Monday, April 05, 2010

The bucket of our mind

Some time ago I met a girl on the Internet who wanted to learn 60 languages. I told her that I wondered whether that is possible, for there are only a few geniuses in this world who are talented enough to learn 20 languages and who do not need much time to keep them up without much practice. Not to speak of learning even 60 languages. She wasn’t convinced.
Then she asked me for advice how “to gather as much knowledge of the world as possible”. Again, I was perplexed by her naivety. It looked as if she thought that there is a fixed quantity of knowledge and that the main barrier to know all there is are the limitations of our brain. It made me think of what Karl R. Popper calls in his Objective Knowledge the “commonsense theory of knowledge” or with a beautiful expression “the bucket theory of mind”. It is true, Popper’s theory is about how to get new knowledge of the world, things that we do not know yet, while the girl thought of things already known, but here the difference is not important.

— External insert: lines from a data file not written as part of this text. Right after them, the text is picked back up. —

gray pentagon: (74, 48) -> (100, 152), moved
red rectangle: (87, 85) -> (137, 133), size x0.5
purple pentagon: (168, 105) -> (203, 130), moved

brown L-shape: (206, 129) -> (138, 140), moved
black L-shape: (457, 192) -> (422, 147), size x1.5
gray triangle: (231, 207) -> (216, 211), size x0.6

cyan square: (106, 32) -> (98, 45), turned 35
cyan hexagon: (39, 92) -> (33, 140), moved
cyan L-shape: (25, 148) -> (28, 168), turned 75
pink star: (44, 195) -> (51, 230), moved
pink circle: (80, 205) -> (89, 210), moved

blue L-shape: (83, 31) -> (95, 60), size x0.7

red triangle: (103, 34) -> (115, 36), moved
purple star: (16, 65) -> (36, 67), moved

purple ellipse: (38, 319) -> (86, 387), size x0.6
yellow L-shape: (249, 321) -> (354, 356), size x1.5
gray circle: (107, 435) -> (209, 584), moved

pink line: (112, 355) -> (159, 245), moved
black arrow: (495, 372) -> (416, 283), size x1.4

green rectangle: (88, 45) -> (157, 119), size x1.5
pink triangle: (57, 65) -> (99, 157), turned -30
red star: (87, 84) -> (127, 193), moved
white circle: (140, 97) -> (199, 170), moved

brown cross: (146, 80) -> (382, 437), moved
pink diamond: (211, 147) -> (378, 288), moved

The bucket theory of mind, as naively believed by many people, supposes, according to Popper, that “our mind is a bucket which is originally empty, or more or less so, and into this bucket material enters through our senses … and accumulates and becomes digested” (p. 61). And a few lines later Popper continues: “The important thesis of the bucket theory is that we learn most, if not all, of what we do learn through the entry of experience into our sense openings; so that all knowledge consists of information received through our senses; that is, by experience (ibid.; italics Popper).

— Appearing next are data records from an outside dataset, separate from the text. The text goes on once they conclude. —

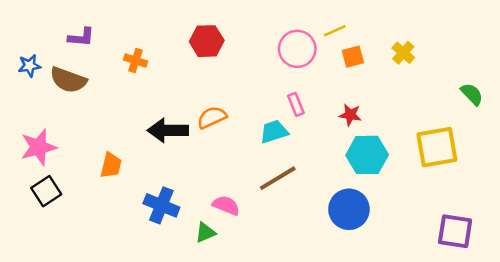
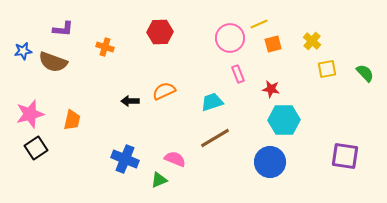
pink rectangle: (296, 104) -> (238, 74), moved
black arrow: (168, 130) -> (130, 101), size x0.6
yellow square: (437, 147) -> (327, 69), moved, size x0.6
orange trapezoid: (111, 165) -> (72, 120), moved
purple square: (455, 231) -> (345, 156), moved

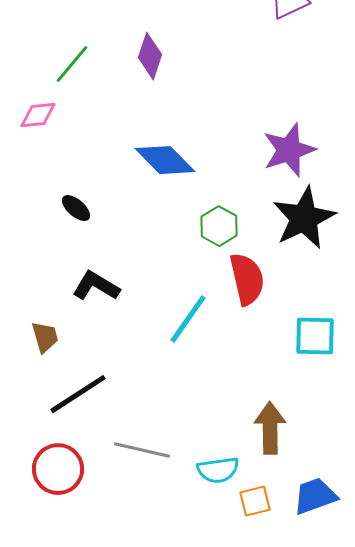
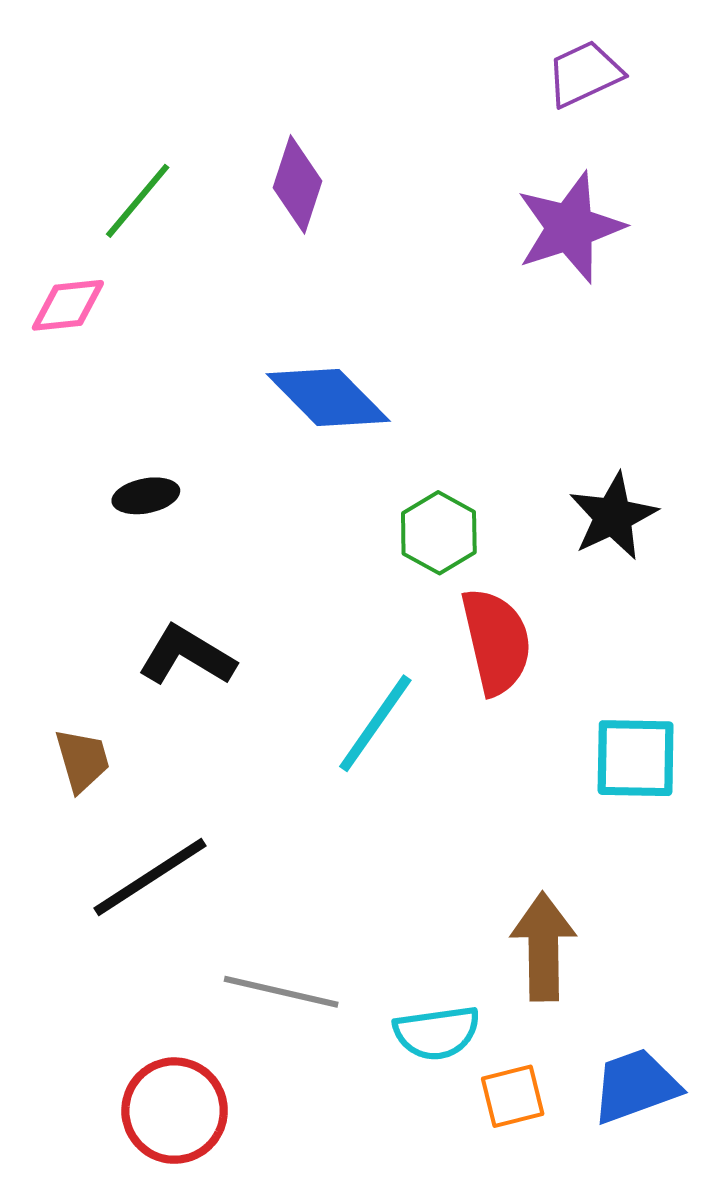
purple star: (289, 150) -> (570, 227), moved
black ellipse: (76, 208) -> (146, 496), turned -52
black star: (304, 218) -> (613, 516), size x0.7
red circle: (58, 469) -> (175, 1111), moved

There are many reasons why this theory is not correct, but what is important here is that it supposes that “knowledge is conceived as consisting of things, or thing-like entities in our bucket” (p. 62), and in the case of the girl in the buckets of other people. Knowledge is something that there is in this view. If we want to know, we simply have to collect what there is. However, using the photographic analogy again, light that passes the lens of a camera and touches the film or sensor, does not simply makes an image of the world as it is. How the picture looks like depends on the type of lens, the quality of the lens, the type of film or sensor, whether there is a filter on the lens, how the film is processed or how the settings of our photo program are, and so on. So it is also with our senses and brain. What we see does not only depend on the information that reaches our senses but also on what we want to see, hear or feel and on our selection mechanisms. We often do not hear background noise, for instance, or, when we are concentrating on a point in our field of vision, we do not see a lot of other things there. Moreover, we often interpret what we think to see in the wrong way, we ignore things because they are not relevant for us, we fit new knowledge in what we already know, and when it does not fit, we often change the new knowledge or the old one. In short, knowledge is not something that exists as such but something that is made with the help of the information that reaches our senses and brain. We can even guide this process by asking questions and by systematically looking for answers in the world around us. That’s what a researcher does, for instance. Knowledge is not something that simply fills the bucket of our mind. It is quite the reverse: knowledge does not exist as such, once discovered, but it is constructed and continuously adapted and reconstructed by the processes in our senses and brains.